Pourquoi les réseaux de distribution ont-ils intérêt à proposer ce service ?
J.B. D’abord parce que cette solution s’inscrit parfaitement dans les tendances de consommation des Français et leur permet de répondre efficacement aux nouveaux usages, notamment des jeunes. L’inflation, l’évolution de la conscience environnementale et les tensions sur les ressources naturelles bousculent les modes de consommation. Ensuite, cela leur fait une source de profits supplémentaire et ces objets peuvent, par la suite, être revendus d’occasion. C’est un cycle vertueux.
Quels sont aujourd’hui les freins ?
J.B. Cela implique un changement de paradigme conséquent, aussi bien dans le business model, que dans la gestion du paiement ou encore de la logistique. Ainsi, le financement est un obstacle majeur. C’est pourquoi nous finançons le stock des équipements locatifs de nos clients. Il y a donc zéro investissement et zéro coût fixe pour eux. Deuxième frein important : la technique. Nous nous occupons donc du développement informatique en marque blanche. Dernier enjeu : l’accompagnement, le soutien et la formation des équipes en magasin, car leur métier change. Il ne s’agit plus de vente classique.

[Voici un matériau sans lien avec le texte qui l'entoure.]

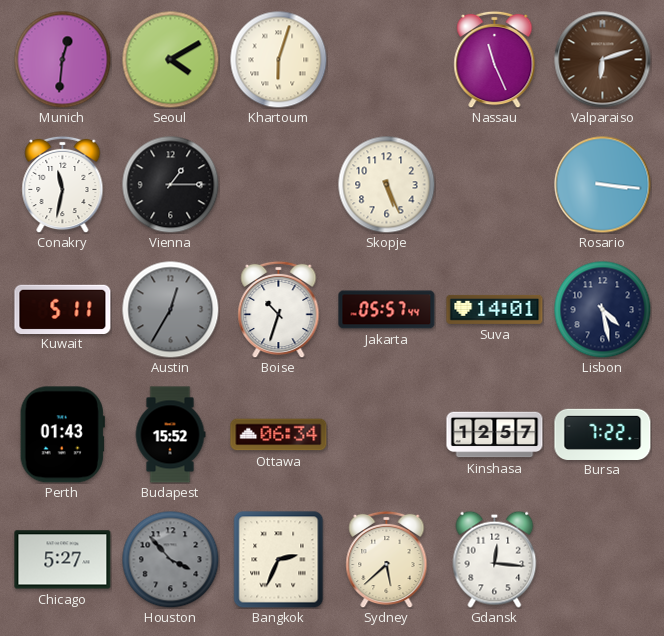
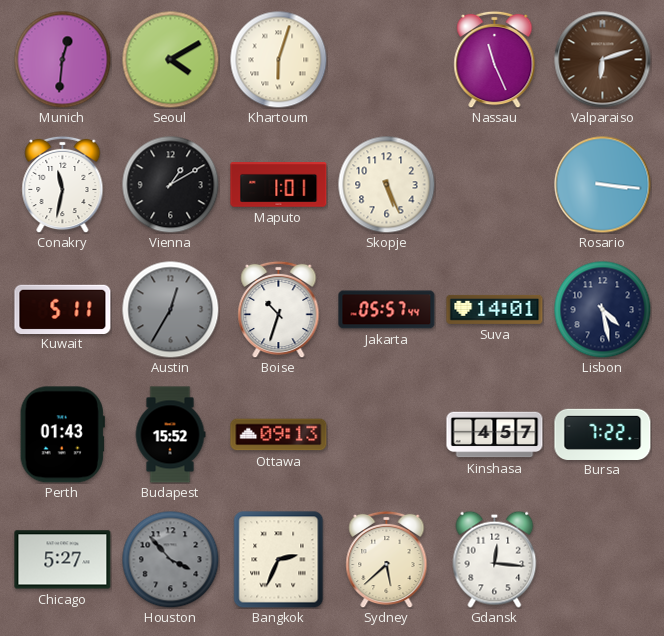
Vienna: 1:15 -> 1:10
Maputo: none -> 1:01
Ottawa: 06:34 -> 09:13
Kinshasa: 12:57 -> 4:57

Cela suppose en effet de fournir un parcours de souscription et une expérience client plus complexes. Et, pour les spécialistes de la location B2B, cela demande de savoir s’adapter à une clientèle de particuliers. Les problématiques ne sont pas les mêmes.
Quels en sont les avantages pour les clients ?
J.B. Prisé pour son caractère responsable, ce mode de consommation séduit également pour des raisons économiques. En effet, la baisse du pouvoir d’achat rend l’accès à certains biens plus compliqué et la location permet de répartir les coûts. Ensuite, au-delà de l’aspect économique et environnemental, la location garantit une expérience plus qualitative pour les consommateurs parce que les programmes de location proposent systématiquement des équipements haut de gamme et récents. Cela vient en lieu et place de l’achat d’un produit souvent moins cher et vite dépassé technologiquement car il est gardé longtemps. Ce mode de consommation permet aussi de s’éloigner de certaines contraintes d’achat comme l’entretien, la gestion des pannes et des réparations.
Vous avez mené une étude* sur le marché du bricolage, qu’en ressort-il ?
J.B. 91 % des Français pratiquent le bricolage. Mais, même parmi les outils les plus fréquemment utilisés, leur usage reste occasionnel. Actuellement, seulement 5 % des bricoleurs privilégient la location d’outils à l’achat, contre 21 % optant pour l’emprunt auprès d’un proche et 66 % privilégiant l’achat. Un des freins majeurs à la location d’outils est l’absence de service de location à proximité (27 %). Parmi les Français qui optent pour la location d’outils, 53 % d’entre eux font ce choix en raison du tarif plus abordable que l’achat, et 37 % pour des raisons écologiques. Autre point notable : plus les bricoleurs sont jeunes, plus ils sont enclins à louer du matériel, avec 16 % des moins de 34 ans qui pratiquent la location de matériel.
*Enquête menée par Xerfi pour KNAVE en mai 2024 auprès d’un échantillon de 880 personnes représentatif des ménages français.